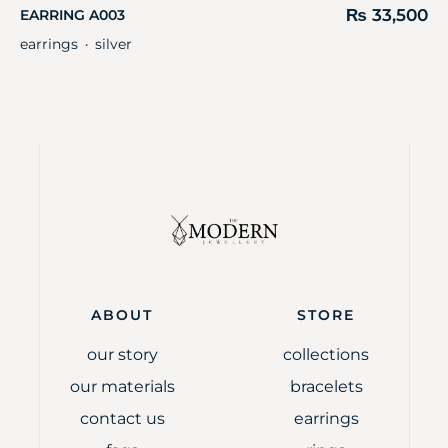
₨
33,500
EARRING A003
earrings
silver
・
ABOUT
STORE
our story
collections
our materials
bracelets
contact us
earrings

==

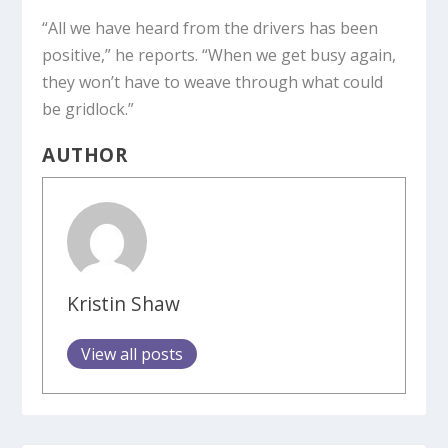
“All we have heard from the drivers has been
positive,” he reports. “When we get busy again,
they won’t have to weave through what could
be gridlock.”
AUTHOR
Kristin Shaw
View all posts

---

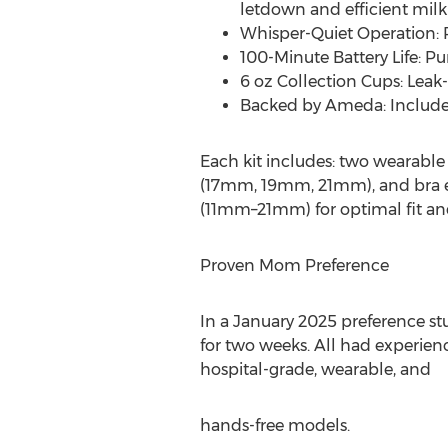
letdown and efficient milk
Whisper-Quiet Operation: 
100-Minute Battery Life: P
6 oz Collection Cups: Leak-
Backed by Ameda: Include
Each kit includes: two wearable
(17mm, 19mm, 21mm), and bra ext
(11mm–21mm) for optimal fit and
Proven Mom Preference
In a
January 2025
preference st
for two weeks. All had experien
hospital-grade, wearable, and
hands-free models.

▶ **Problem statement**
In the records above, the line with "100-Minute Battery Life: P" marks the start and the line with "preference st" marks the end; copy that stretch exactly, both lines included, and nothing else.

▶ **Result of this exercise**
100-Minute Battery Life: P
6 oz Collection Cups: Leak-
Backed by Ameda: Include
Each kit includes: two wearable
(17mm, 19mm, 21mm), and bra ext
(11mm–21mm) for optimal fit and
Proven Mom Preference
In a
January 2025
preference st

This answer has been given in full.